Erkennt duplizierte MkDocs-Absätze und extrahiert sie in mkdocs-include-markdown-plugin-Snippets.

Operationalises spec/project/mkdocs-structure/ §Snippet inclusion (DRY). Detects paragraph duplication across MkDocs pages and, with per-snippet user approval, extracts duplicates into mkdocs-include-markdown-plugin includes pointing at a canonical source (preferring a live source file over a dedicated per-language _snippets/ folder). Three operations: scan (read-only ranked findings), propose (surface canonical source, markers, include directives for a target snippet ID, await approval), apply (write markers, replace consumer blocks, verify via mkdocs build --strict). Invoke when the user asks to dedupe, DRY-refactor, extract snippets, or factor out duplicated MkDocs content; also handles equivalent German-language requests. Don't use for non-MkDocs markdown trees, single-file snippet authoring, prose linting (prose-vale-curator), structural scaffolding (mkdocs-structure-apply), or drift detection (docs-freshness-checker). Supports resume on re-invocation per spec/claude/resumable-work/.

Anwenden wenn

  • you want to DRY-refactor duplicated content across MkDocs pages
  • you want to extract a paragraph into a shared snippet with a canonical source
  • you want a read-only ranked finding list of likely-duplicate paragraphs

Nicht anwenden wenn

Siehe auch

Referenziert von


Docs DRY Refactor

Operationalises spec/project/mkdocs-structure/<canonical_language>.md §Snippet inclusion (DRY) inside the current repository.
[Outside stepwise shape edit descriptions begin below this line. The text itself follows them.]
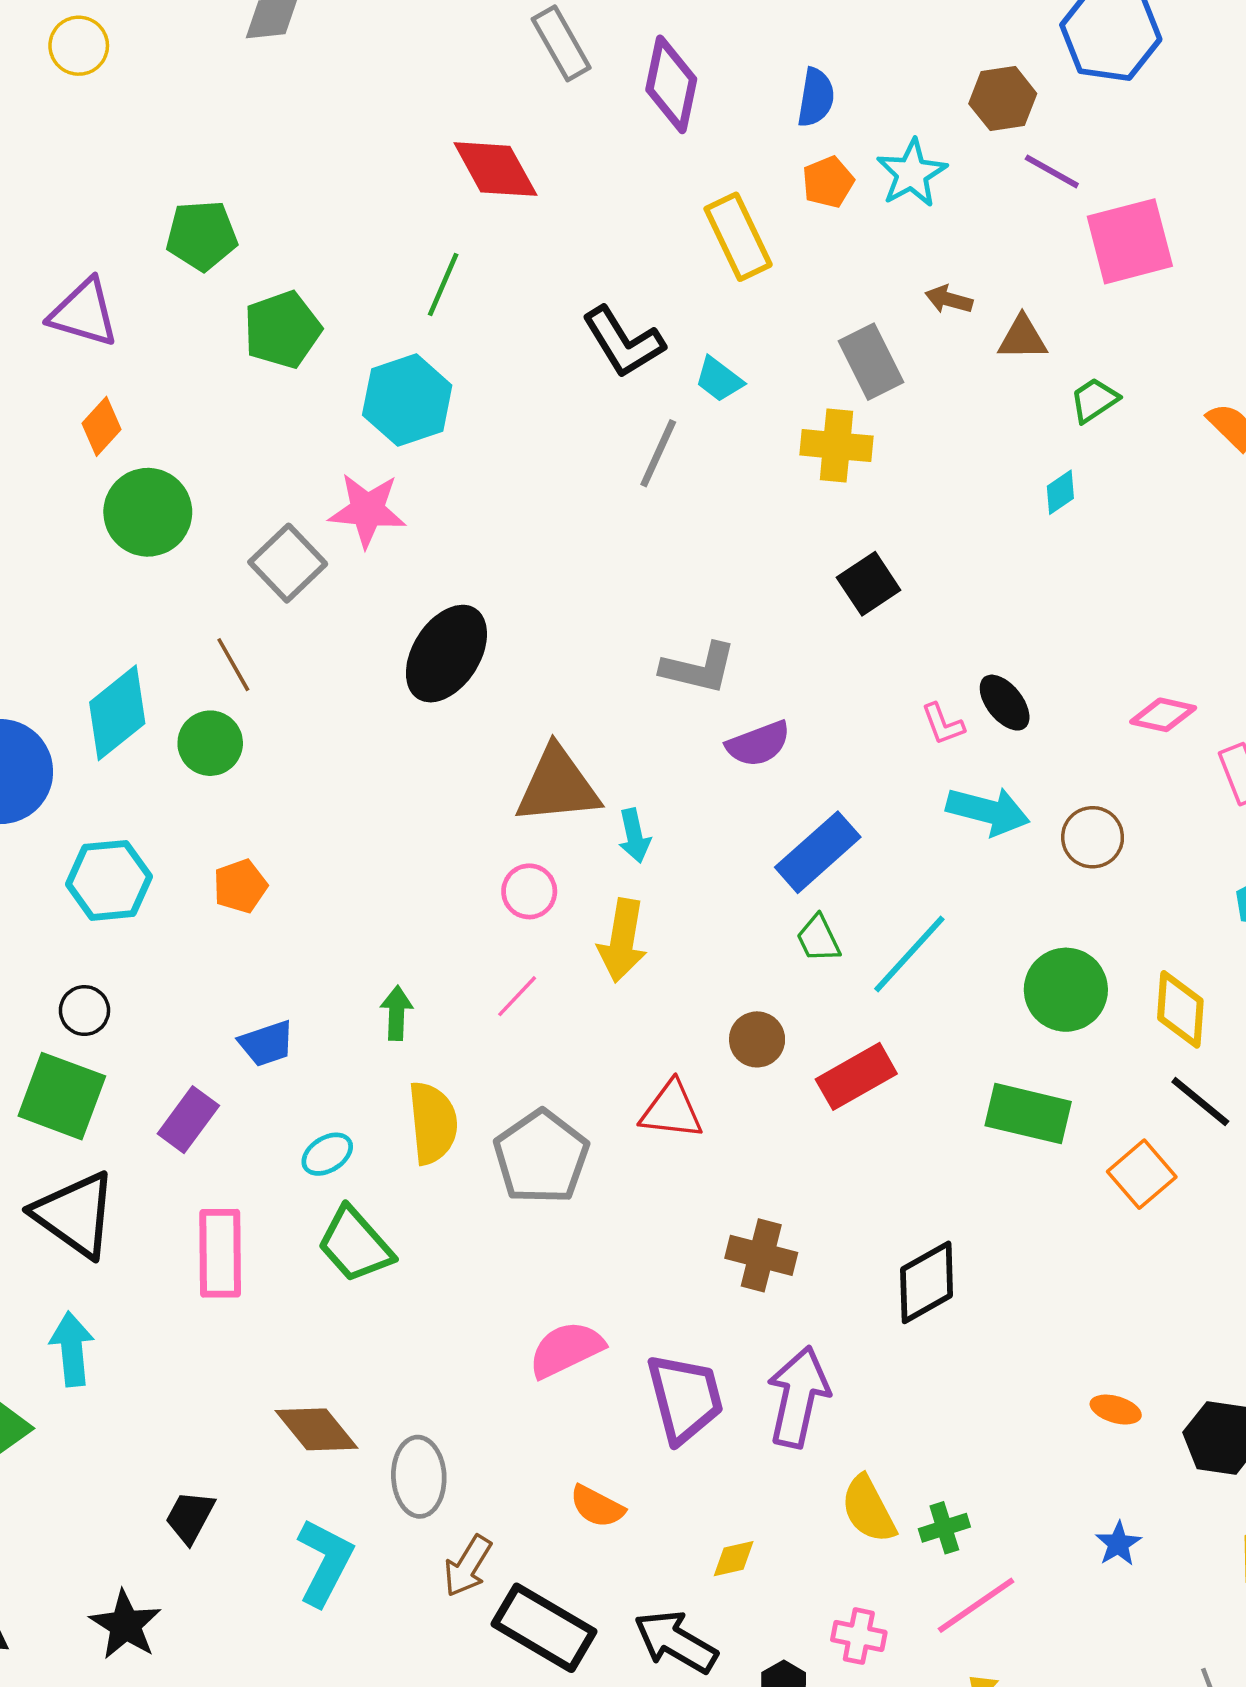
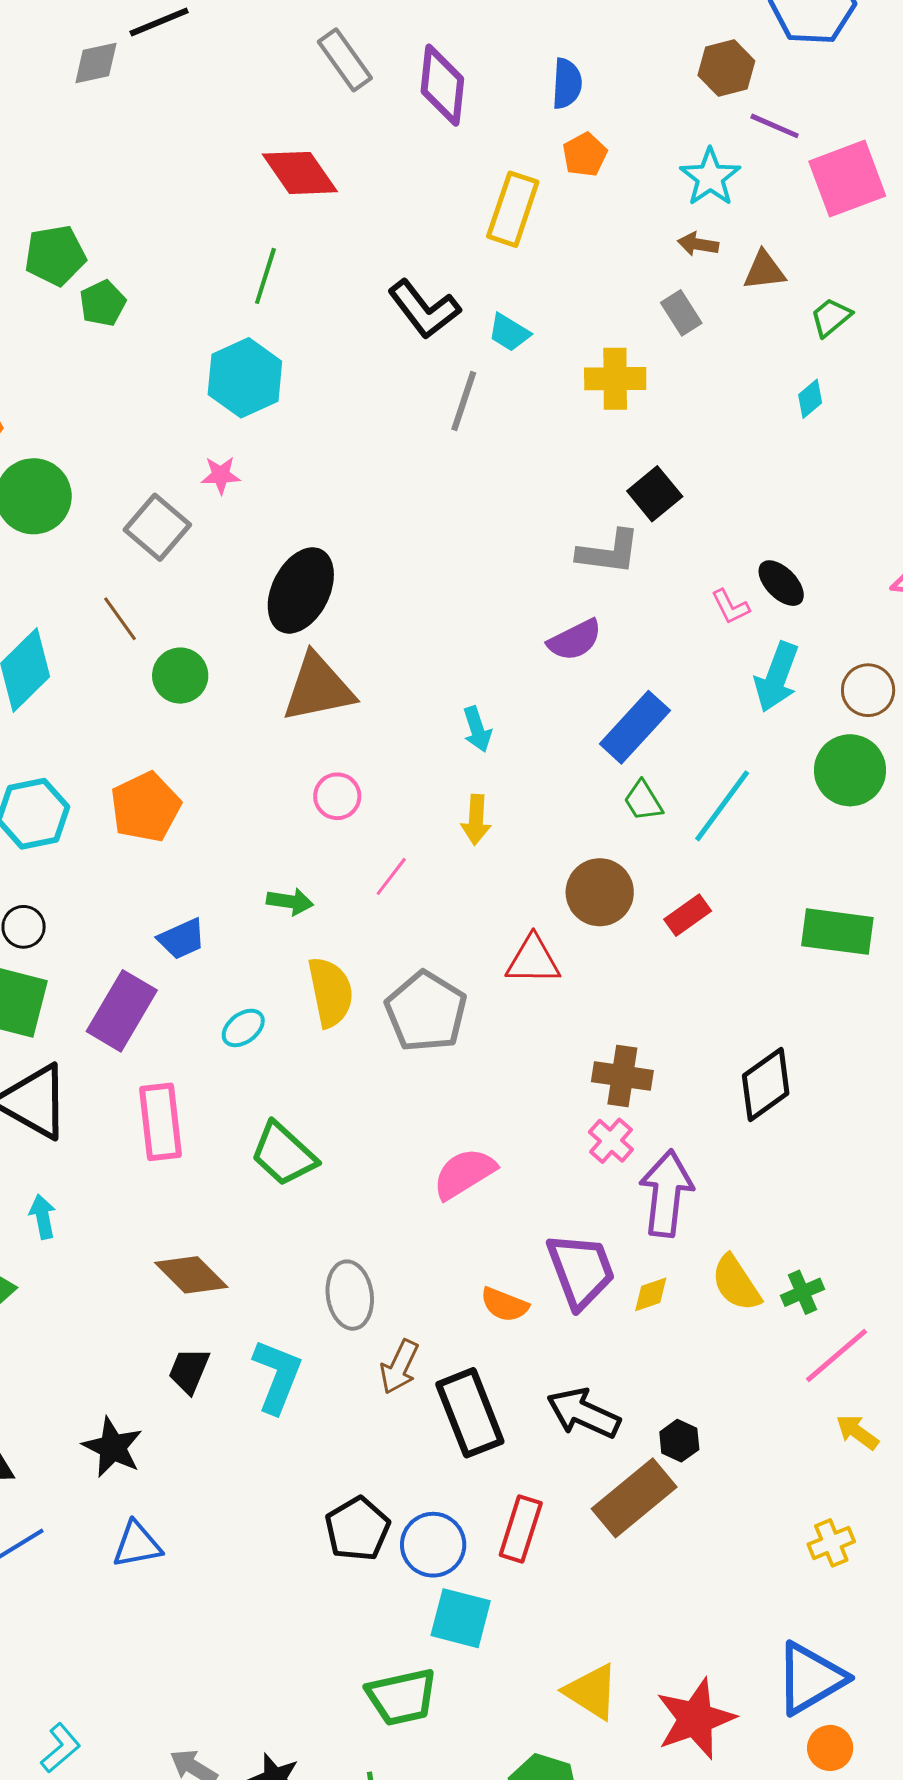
cyan star: (912, 173) -> (710, 177), moved
yellow rectangle: (738, 237) -> (513, 209), turned 50
green pentagon: (282, 330) -> (103, 303), moved, size x0.7
gray rectangle: (871, 362) -> (681, 313), moved, size x0.7
pink star: (367, 510) -> (221, 475), size x0.6
gray L-shape: (699, 668) -> (609, 552), moved
green circle: (210, 743) -> (180, 676), moved
brown triangle: (558, 786) -> (318, 688), moved
cyan arrow: (988, 811) -> (777, 677), turned 102
orange pentagon: (240, 886) -> (145, 807), size x1.5
pink circle: (529, 891) -> (337, 796), moved
yellow arrow: (622, 940) -> (476, 820), size x0.7
green circle: (1066, 990) -> (850, 770), moved
green arrow: (397, 1013) -> (290, 902), turned 102
brown circle: (757, 1039) -> (600, 892), size x1.4
red rectangle: (856, 1076) -> (688, 915), size x0.7
purple rectangle: (188, 1120) -> (122, 1011), size x1.4
green trapezoid: (355, 1245) -> (284, 1154), moved
cyan arrow: (72, 1349) -> (43, 1217), size x0.7
purple trapezoid: (685, 1398) -> (581, 1271), moved
brown diamond: (316, 1429) -> (191, 1275), moved
black trapezoid: (190, 1517) -> (189, 1371), moved
yellow diamond: (734, 1559) -> (651, 1294), moved
black rectangle: (544, 1628) -> (470, 1413), turned 44
pink cross: (859, 1636) -> (611, 1141), moved, turned 36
The skill scans the configured docs/<lang>/ trees for paragraph-level duplication that violates the spec's DRY threshold, proposes a canonical-source extraction for each finding, and—after explicit per-snippet user approval—rewrites the consumer pages to include from that source via mkdocs-include-markdown-plugin.

When the spec isn't present in the target repository, fall back to the copy shipped by the nolte-shared plugin (read it at runtime from the plugin install path). Never invent requirements that don't appear in the spec.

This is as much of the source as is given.